明らかに著作権侵害と認められる行為であっても、現在の日本の法律では、強姦罪などと同様に著作権侵害も親告罪であるため当事者が訴えない限り一切のお咎めなし。
わかりやすい例では、秋葉原の路上でよく見かける違法ソフトウェアの販売、この販売現場を警察官が目撃しても現行法では明らかなる不法行為であっても見過ごすしかないわけである。
今回の「小学館サライ著作権侵害裁判」では原告以外の100名を越える写真家の作品が無断複製された可能性が極めて高いことも明らかになっている(数人に関しては無断複製を確認済み)のであるが、親告罪であるために著作者である写真家が訴え出ない限り、問題にはならないという現状がある。
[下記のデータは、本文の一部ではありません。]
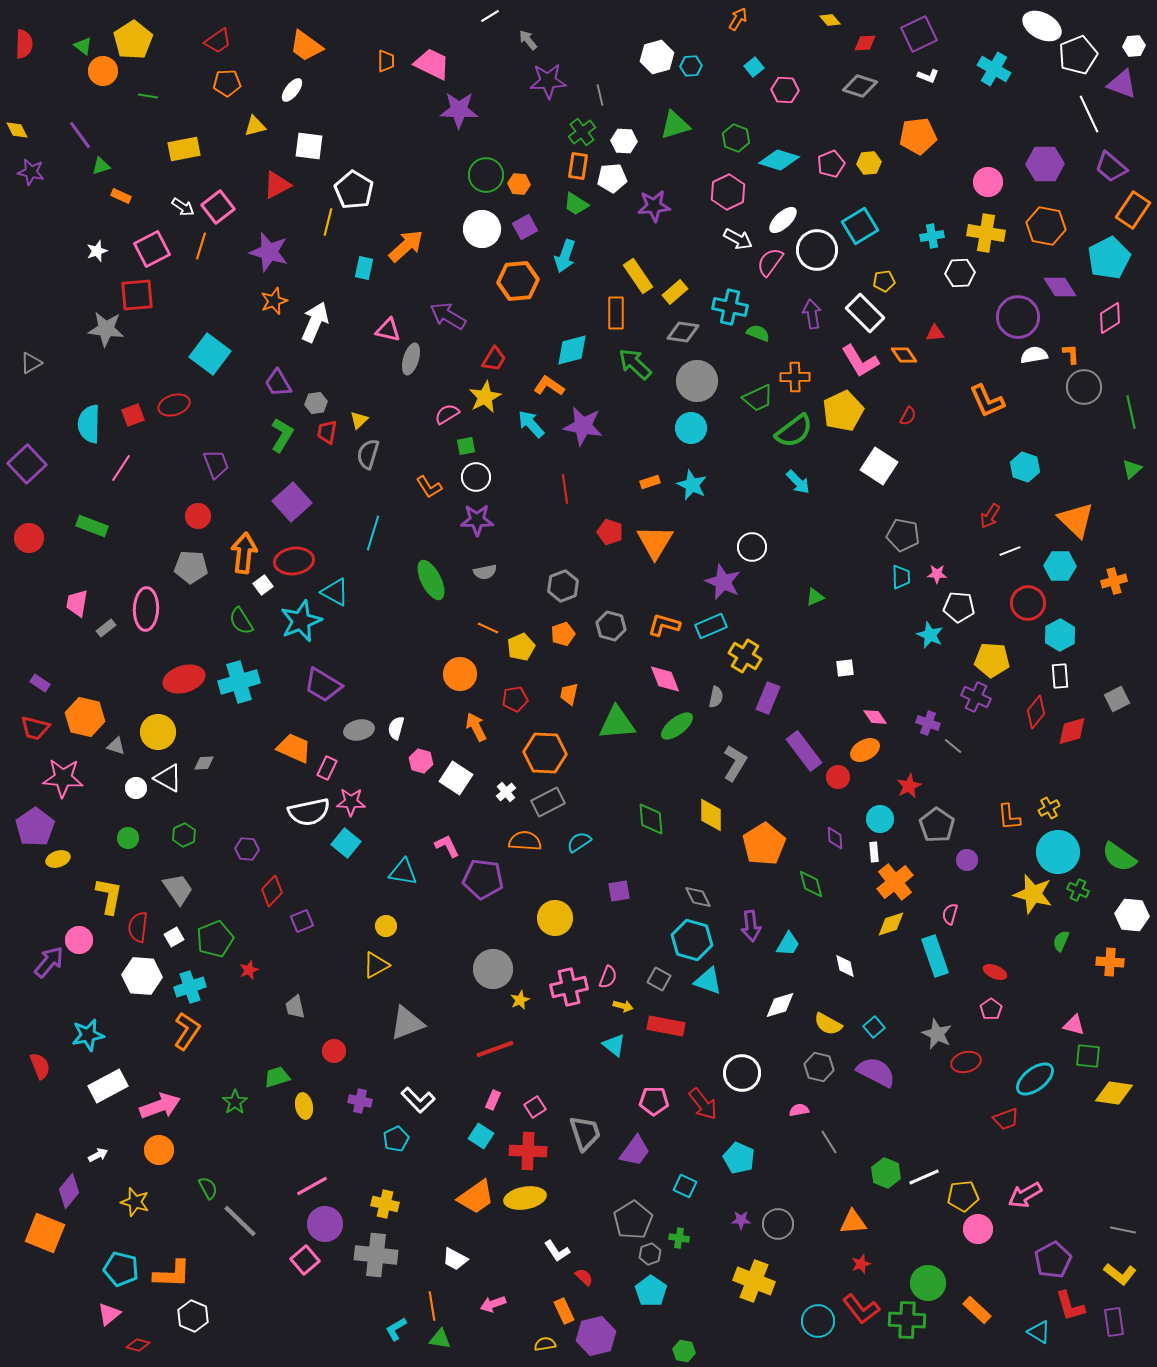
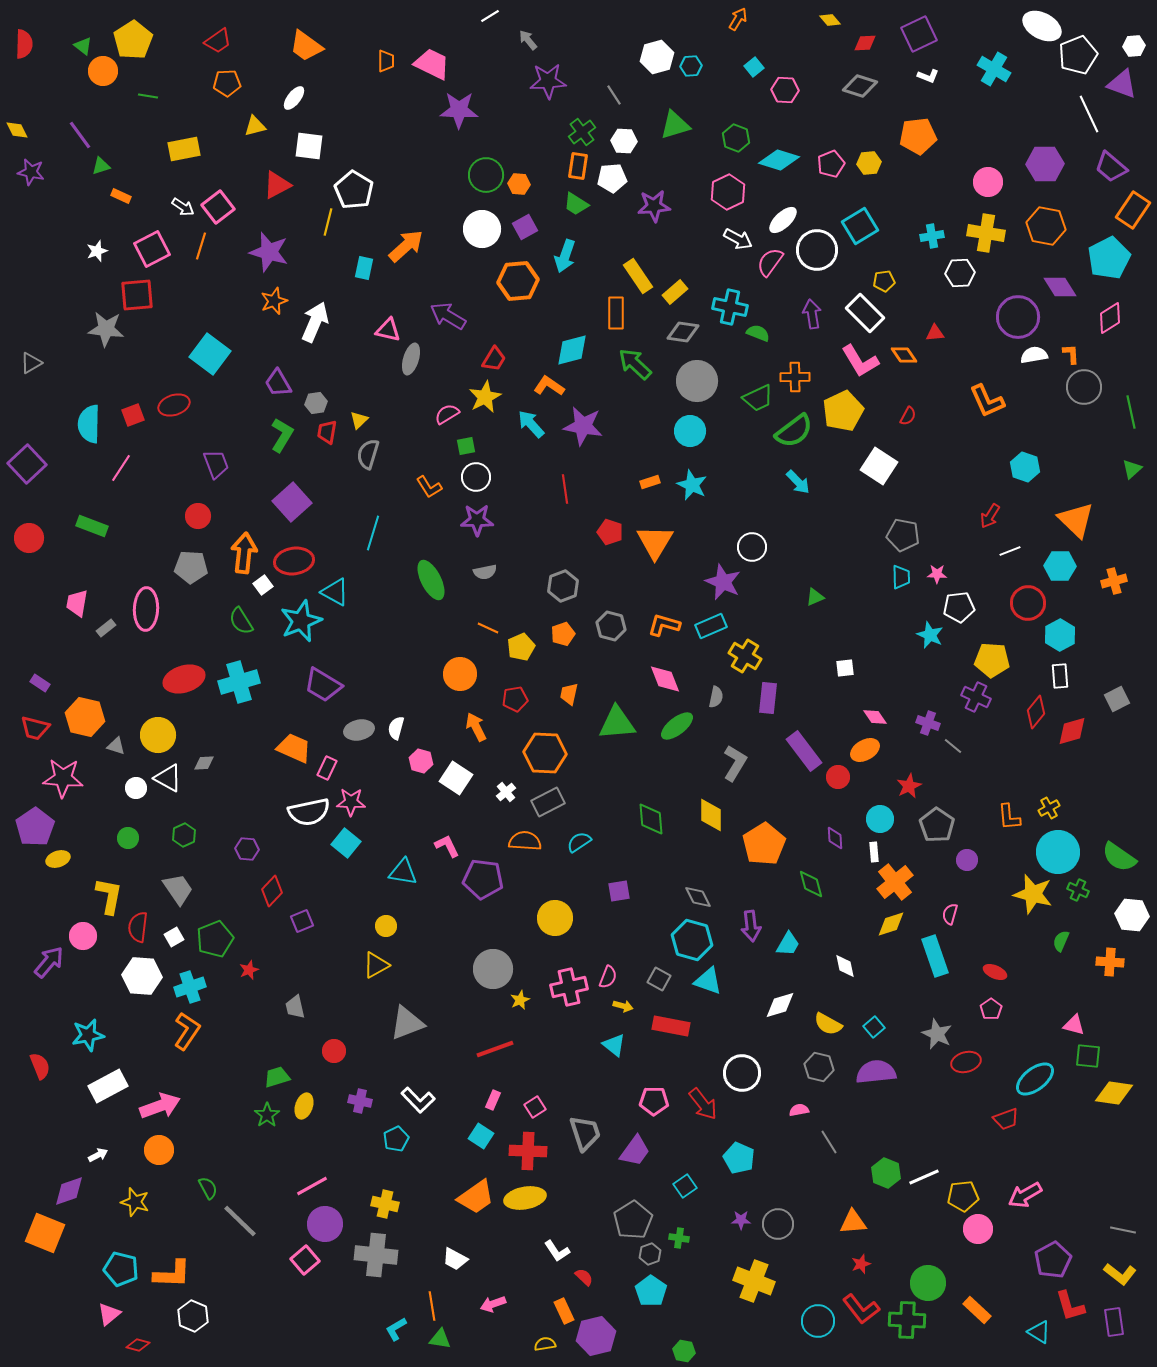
white ellipse at (292, 90): moved 2 px right, 8 px down
gray line at (600, 95): moved 14 px right; rotated 20 degrees counterclockwise
cyan circle at (691, 428): moved 1 px left, 3 px down
white pentagon at (959, 607): rotated 12 degrees counterclockwise
purple rectangle at (768, 698): rotated 16 degrees counterclockwise
yellow circle at (158, 732): moved 3 px down
pink circle at (79, 940): moved 4 px right, 4 px up
red rectangle at (666, 1026): moved 5 px right
purple semicircle at (876, 1072): rotated 33 degrees counterclockwise
green star at (235, 1102): moved 32 px right, 13 px down
yellow ellipse at (304, 1106): rotated 30 degrees clockwise
cyan square at (685, 1186): rotated 30 degrees clockwise
purple diamond at (69, 1191): rotated 32 degrees clockwise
仮に、強い意思を持ってこの不法行為を行った出版社に対して「声を上げたい」と考えたとしても、異常に高額な日本の訴訟費用はもとより、出版不況真っ只中の世界で生き残りをかけて活動するフリー写真家にとっては、異議を申し立てること自体がきわめて難しい問題であろう。
本来、この「小学館サライ著作権侵害裁判」、小学館による大量無断複製事件へと発展し、日本を代表する大手出版社の責任が問われなければならないものなのだが……。